• **Problem description**
The following entries are to be repeated exactly, and the pictures are to be left behind.
=-=-=-=-=
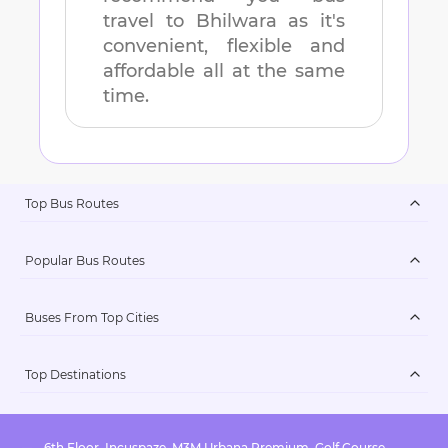
travel to
Bhilwara
as it's
convenient, flexible and
affordable all at the same
time.
Top Bus Routes
Popular Bus Routes
Buses From Top Cities
Top Destinations
6th Floor, Incuspaze, M3M Urbana Premium, Golf Course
=-=-=-=-=
• **Reply to the exercise**
travel to
Bhilwara
as it's
convenient, flexible and
affordable all at the same
time.
Top Bus Routes
Popular Bus Routes
Buses From Top Cities
Top Destinations
6th Floor, Incuspaze, M3M Urbana Premium, Golf Course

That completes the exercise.